- Film poster
- Directed by: Kōji Wakamatsu
- Written by: Hisako Kurosawa Masao Adachi
- Produced by: Takafumi Ohigata
- Starring: Shinobu Terajima
- Cinematography: Yoshihisa Toda Tomohiko Tsuji
- Edited by: Shuichi Kakesu
- Release dates: 15 February 2010 (Berlinale); 14 August 2010 (Japan);
- Running time: 85 minutes
- Country: Japan
- Language: Japanese
- Box office: $251,922

= Caterpillar (2010 film) =

2010 film

Caterpillar (キャタピラー, Kyatapirā) is a 2010 Japanese drama film directed by Kōji Wakamatsu, partially drawn from Edogawa Ranpo's banned short-story "The Caterpillar" (芋虫, Imomushi).

The film is a critique of the right-wing militarist nationalism that guided Japan's conduct in Asia during the Second Sino-Japanese War and World War II. The film deals with various issues, such as war crimes, handicapped veterans, and spousal abuse. The film also deals with themes of sexual perversion and features graphic sex scenes.

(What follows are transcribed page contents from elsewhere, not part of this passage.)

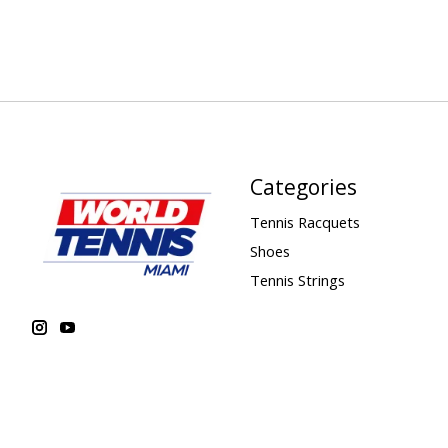
Categories
Tennis Racquets
Shoes
Tennis Strings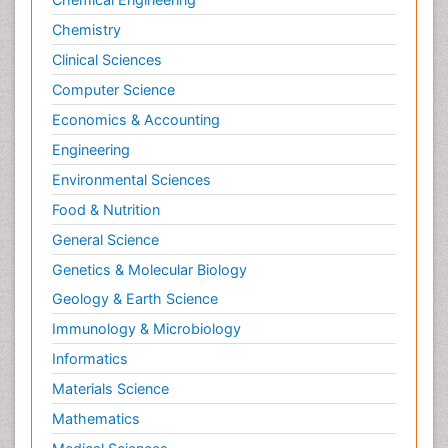
Chemistry
Clinical Sciences
Computer Science
Economics & Accounting
Engineering
Environmental Sciences
Food & Nutrition
General Science
Genetics & Molecular Biology
Geology & Earth Science
Immunology & Microbiology
Informatics
Materials Science
Mathematics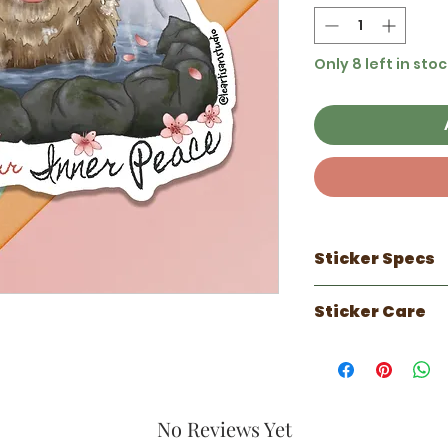
Only 8 left in stoc
Sticker Specs
100% made in 
Sticker Care
3 inch sticker
Waterproof
Sticker works 
Scratch Resist
can do well on
UV Resistant ( 
faux leather.
Luster laminate
Has a 1 year out
against the el
No Reviews Yet
years indoors.
Perfect for wat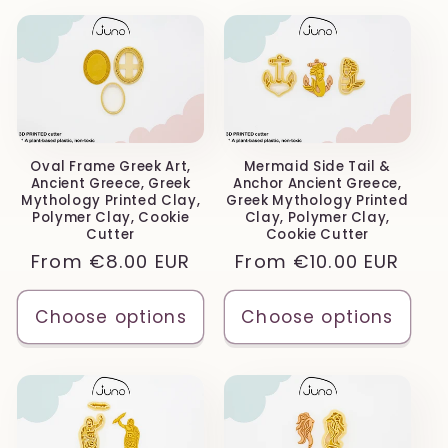
Oval Frame Greek Art,
Mermaid Side Tail &
Ancient Greece, Greek
Anchor Ancient Greece,
Mythology Printed Clay,
Greek Mythology Printed
Polymer Clay, Cookie
Clay, Polymer Clay,
Cutter
Cookie Cutter
Regular
From
€8.00 EUR
Regular
From
€10.00 EUR
price
price
Choose options
Choose options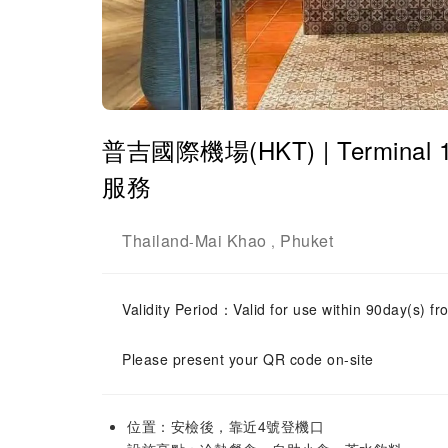
普吉國際機場(HKT) | Terminal 1 
服務
Thailand
Mai Khao
Phuket
-
,
Validity Period：Valid for use within 90day(s) fro
Please present your QR code on-site
位置：安檢後，靠近4號登機口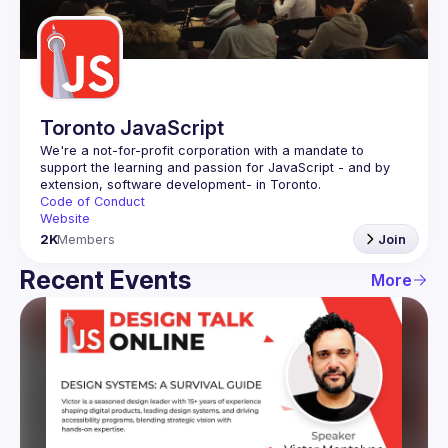
Guilds
Toronto JavaScript
We're a not-for-profit corporation with a mandate to 
support the learning and passion for JavaScript - and by 
Code of Conduct
Website
2K
Members
Join
Recent Events
More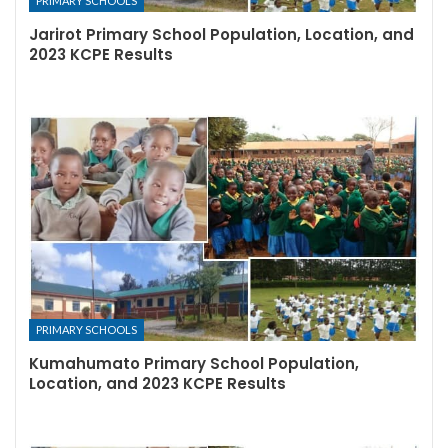
PRIMARY SCHOOLS
Jarirot Primary School Population, Location, and
2023 KCPE Results
PRIMARY SCHOOLS
Kumahumato Primary School Population,
Location, and 2023 KCPE Results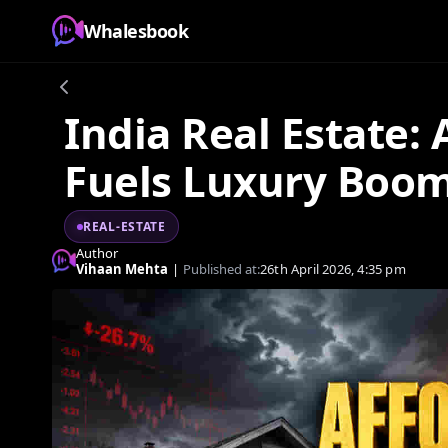
Whalesbook
India Real Estate: A
Fuels Luxury Boo
REAL-ESTATE
Author
Vihaan Mehta
|
Published at:
26th April 2026, 4:35 pm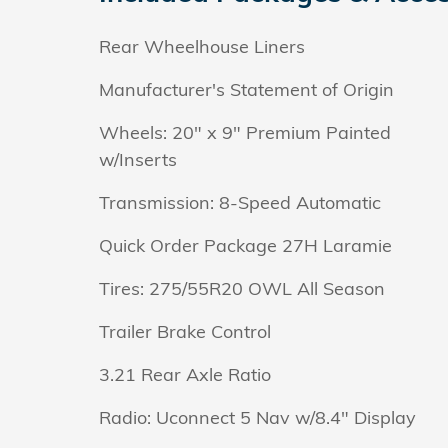
Rear Wheelhouse Liners
Manufacturer's Statement of Origin
Wheels: 20" x 9" Premium Painted
w/Inserts
Transmission: 8-Speed Automatic
Quick Order Package 27H Laramie
Tires: 275/55R20 OWL All Season
Trailer Brake Control
3.21 Rear Axle Ratio
Radio: Uconnect 5 Nav w/8.4" Display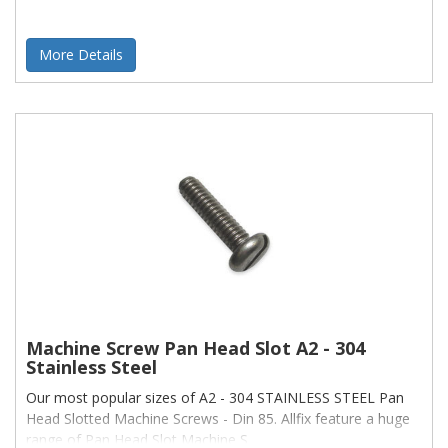
More Details
Machine Screw Pan Head Slot A2 - 304
Stainless Steel
Our most popular sizes of A2 - 304 STAINLESS STEEL Pan
Head Slotted Machine Screws - Din 85. Allfix feature a huge
range of Pan Head Slot Machine S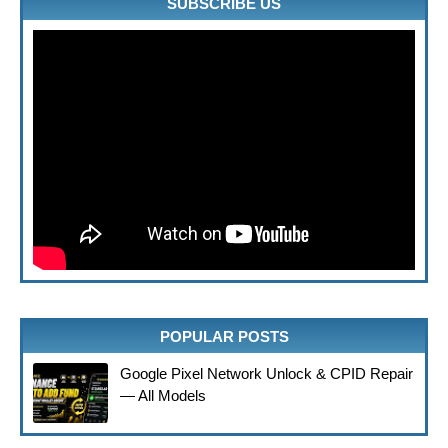
SUBSCRIBE US
POPULAR POSTS
Google Pixel Network Unlock & CPID Repair
— All Models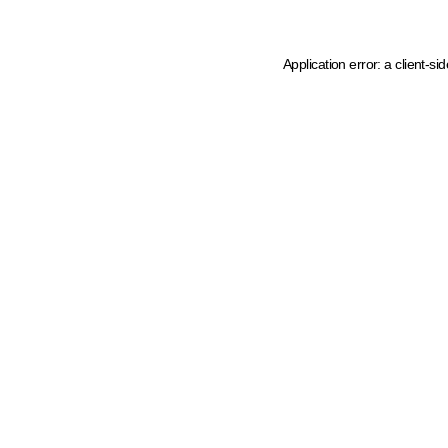
Application error: a client-s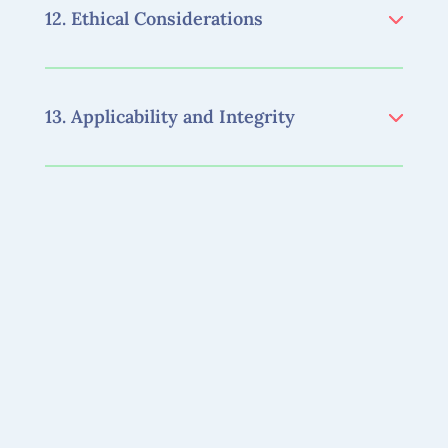
12. Ethical Considerations
13. Applicability and Integrity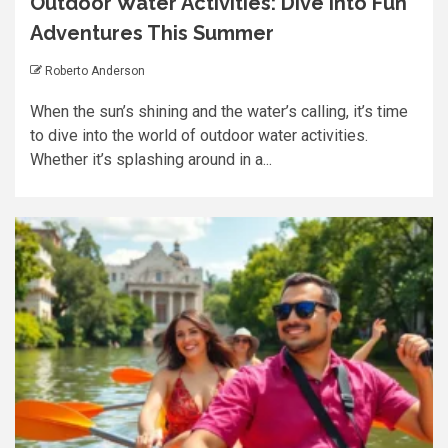
Outdoor Water Activities: Dive into Fun
Adventures This Summer
Roberto Anderson
When the sun’s shining and the water’s calling, it’s time
to dive into the world of outdoor water activities.
Whether it’s splashing around in a...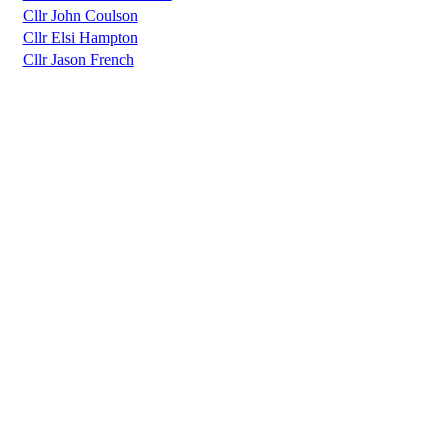
Cllr John Coulson
Cllr Elsi Hampton
Cllr Jason French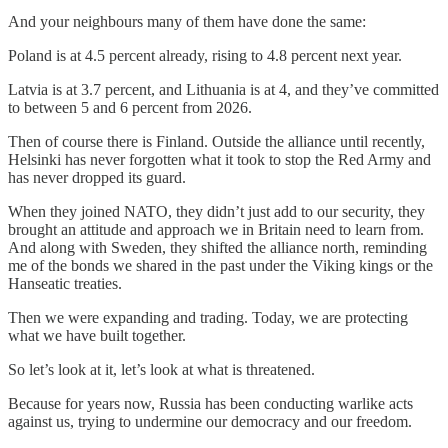
And your neighbours many of them have done the same:
Poland is at 4.5 percent already, rising to 4.8 percent next year.
Latvia is at 3.7 percent, and Lithuania is at 4, and they’ve committed
to between 5 and 6 percent from 2026.
Then of course there is Finland. Outside the alliance until recently,
Helsinki has never forgotten what it took to stop the Red Army and
has never dropped its guard.
When they joined NATO, they didn’t just add to our security, they
brought an attitude and approach we in Britain need to learn from.
And along with Sweden, they shifted the alliance north, reminding
me of the bonds we shared in the past under the Viking kings or the
Hanseatic treaties.
Then we were expanding and trading. Today, we are protecting
what we have built together.
So let’s look at it, let’s look at what is threatened.
Because for years now, Russia has been conducting warlike acts
against us, trying to undermine our democracy and our freedom.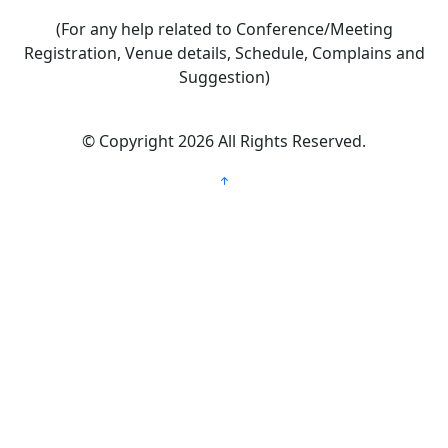
(For any help related to Conference/Meeting
Registration, Venue details, Schedule, Complains and
Suggestion)
©
Copyright 2026
All Rights Reserved.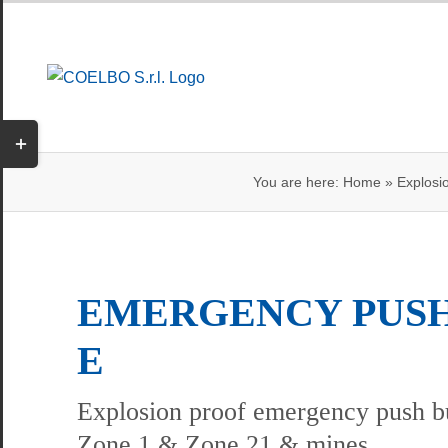
Skip
to
content
Toggle
Sliding
You are here:
Home
»
Explosi
Bar
Area
EMERGENCY PUSH
E
Explosion proof emergency push bu
Zone 1 & Zone 21 & mines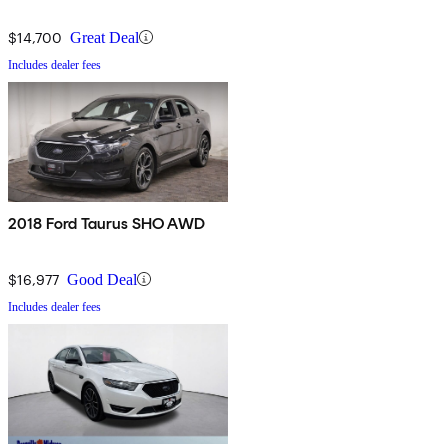
$14,700
Great Deal
Includes dealer fees
2018 Ford Taurus SHO AWD
$16,977
Good Deal
Includes dealer fees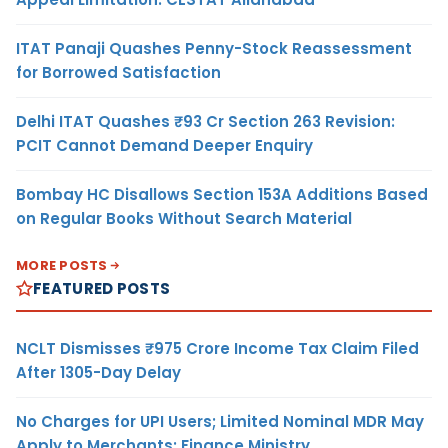
ITAT Panaji Quashes Penny-Stock Reassessment
for Borrowed Satisfaction
Delhi ITAT Quashes ₹93 Cr Section 263 Revision:
PCIT Cannot Demand Deeper Enquiry
Bombay HC Disallows Section 153A Additions Based
on Regular Books Without Search Material
MORE POSTS
FEATURED POSTS
NCLT Dismisses ₹975 Crore Income Tax Claim Filed
After 1305-Day Delay
No Charges for UPI Users; Limited Nominal MDR May
Apply to Merchants: Finance Ministry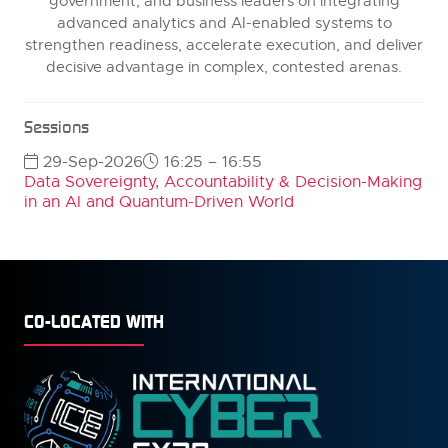
government, and business leaders on integrating
advanced analytics and AI-enabled systems to
strengthen readiness, accelerate execution, and deliver
decisive advantage in complex, contested arenas.
Sessions
29-Sep-2026
16:25 – 16:55
Data Sovereignty, Accountability & Decision-Making
in an AI and Quantum-Driven World
CO-LOCATED WITH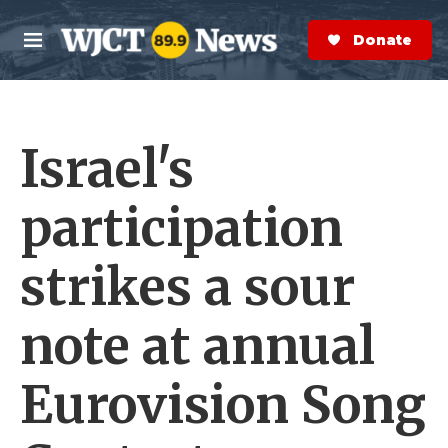
Skip to main content
S
e
Donate Now
M
a
e
r
n
c
u
h
Israel's
e
r
y
participation
strikes a sour
note at annual
Eurovision Song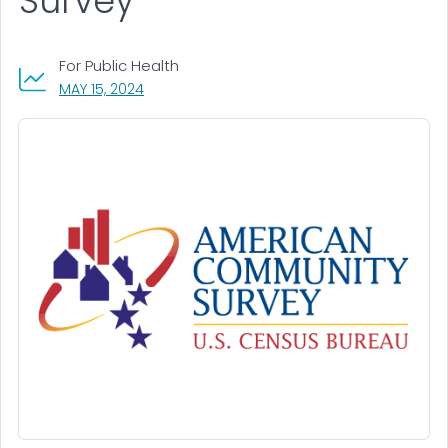
Survey
For Public Health
, VISIT LINK FOR DETAILS.
MAY 15, 2024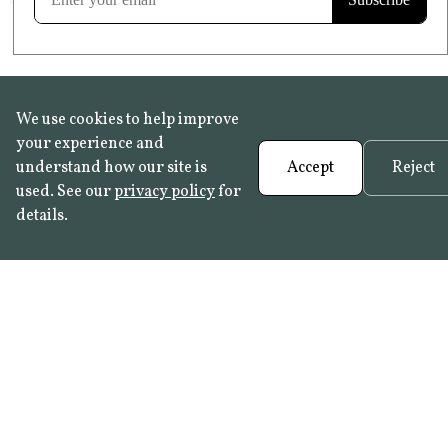
We use cookies to help improve
your experience and
understand how our site is
Accept
Reject
used. See our
privacy policy
for
details.
FAQ
•
Trade Programme
• History:
Delft Tiles
•
Azulejo Panels
•
Contact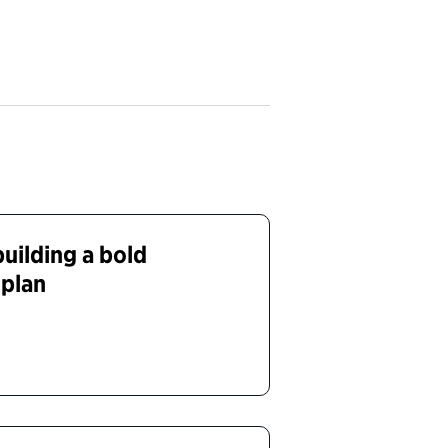
uilding a bold
 plan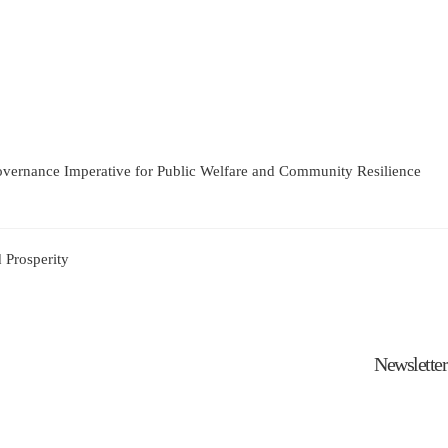
Governance Imperative for Public Welfare and Community Resilience
 Prosperity
Newsletter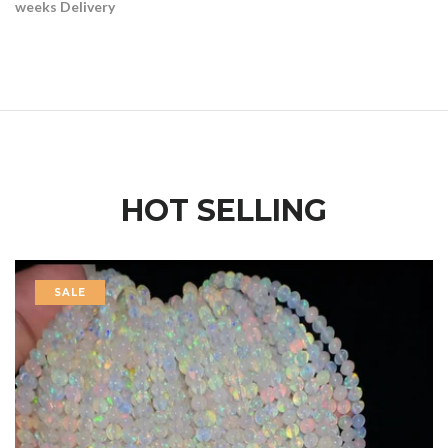
weeks Delivery
HOT SELLING
SALE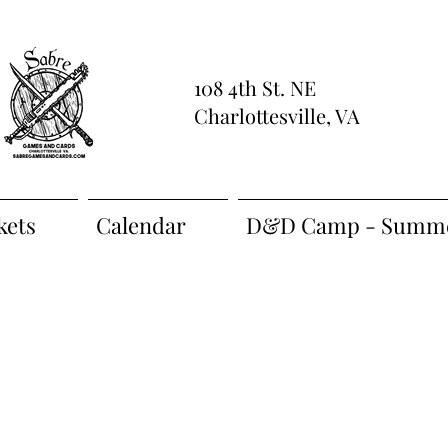
108 4th St. NE
Charlottesville, VA
kets
Calendar
D&D Camp - Summe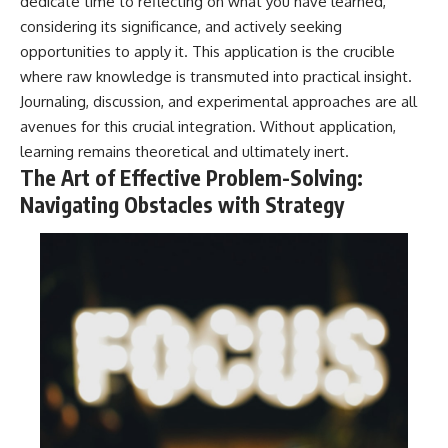
dedicate time to reflecting on what you have learned,
considering its significance, and actively seeking
opportunities to apply it. This application is the crucible
where raw knowledge is transmuted into practical insight.
Journaling, discussion, and experimental approaches are all
avenues for this crucial integration. Without application,
learning remains theoretical and ultimately inert.
The Art of Effective Problem-Solving:
Navigating Obstacles with Strategy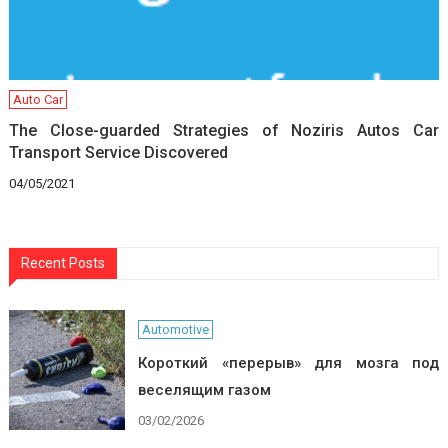
Auto Car
The Close-guarded Strategies of Noziris Autos Car
Transport Service Discovered
04/05/2021
Recent Posts
Automotive
Короткий «перерыв» для мозга под
веселящим газом
03/02/2026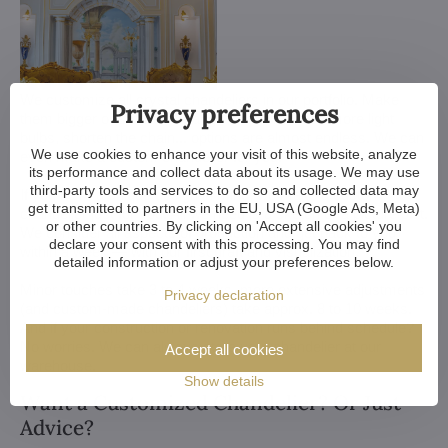
We customize all crystal chandeliers in our portfolio. Make
Privacy preferences
them bigger or smaller. Change their arms, add more light
bulbs, shorten the chain... options are almost endless. We can
We use cookies to enhance your visit of this website, analyze
even make a custom chandelier for you.
its performance and collect data about its usage. We may use
third-party tools and services to do so and collected data may
If you have a unique design in mind, we make a custom
get transmitted to partners in the EU, USA (Google Ads, Meta)
chandelier just for you. All we need is a sketch or a picture of it.
or other countries. By clicking on 'Accept all cookies' you
We consider all aspects of production and get back to you
declare your consent with this processing. You may find
within a week — with our first draft and visualization.
detailed information or adjust your preferences below.
Minor touches take 3 to 4 weeks, more extensive adjustments
Privacy declaration
(and custom-made chandeliers) take approx. 8 to 10 weeks.
And if your construction or renovation runs behind schedule?
No worries. We can always store your chandelier at our
Accept all cookies
warehouse.
Show details
Want a Customized Chandelier? Or Just
Advice?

It was nominated for the Golden Bear at the 60th Berlin International Film Festival. Shinobu Terajima received the Silver Bear for Best Actress at the Berlin Film Festival for her portrayal of Kurokawa's wife.

==Plot==
The film is set in the late 1930s, during the Second Sino-Japanese War. In the first scene, Lieutenant Kurokawa scourges, rapes and disembowels Chinese people during the war. Later, he returns home as a war hero, but with a horribly mutilated body. He is alive but reduced to a torso (no limbs), deaf and mute, with burns covering half of his face, but with three medals on his chest. Despite his condition, he is still constantly eager for sex, which he performs acrobatically with his wife. The sexual acts are rough and are imposed on his wife, who is repulsed by him. Nevertheless she feels a duty to take care of him. The film concludes with the disabled veteran Kurokawa committing suicide by dragging himself into a pond outside his home.

==Cast==
- Shinobu Terajima as Shigeko Kurokawa
- Keigo Kasuya as Tadashi Kurokawa
- Sabu Kawahara as The Village Chief
- Go Jibiki as Military officer #1
- Arata as Military officer #2
- Katsuyuki Shinohara as Kuma
- Daisuke Iijima as Commander
- Ichirō Ogura as Announcer
- Sanshirō Kobayashi as Village man #1
- Mariko Terada as Chinese woman #2
- Ken Furusawa

==Themes==
Wakamatsu's film is part of a revisionist movement seen in fashion, cartoons and video games that reconsider the country's past. The film is the political response to and criticism of Yukio Mishima's short film Patriotism. Caterpillar criticizes Japanese militarism, satirically deploys Japanese propaganda, and significantly politicizes and humanizes Edogawa Rampo's 1929 banned short-story. The film demystifies the glorification of war, which is used to hide war's grim reality. It also depicts the unfair demands placed on Japanese women, during war and peacetime.

The film represents a departure from Japanese films of the immediate post-war year, which often emphasized a notion of Japanese victimhood with little or no acknowledgement of wartime atrocities. There are frequent references in the film to the mass rape and murder of Chinese civilians during the Second Sino-Japanese War. There is no sense that Japan was the primary victim of World War II, as may be seen in other Japanese films on the war. The film is both anti-nationalist and anti-war in its depiction of the Empire of Japan.

==Reception==
The film received a 91% rating on film review aggregator Rotten Tomatoes. It grossed $4,157 at the domestic box office and $247,765 at the foreign box office for a combined Worldwide total of $251,922.

==Awards==
It was nominated for the Golden Bear at the 60th Berlin International Film Festival. Shinobu Terajima received the Silver Bear for Best Actress at the Berlin Film Festival for her portrayal of Kurokawa's wife.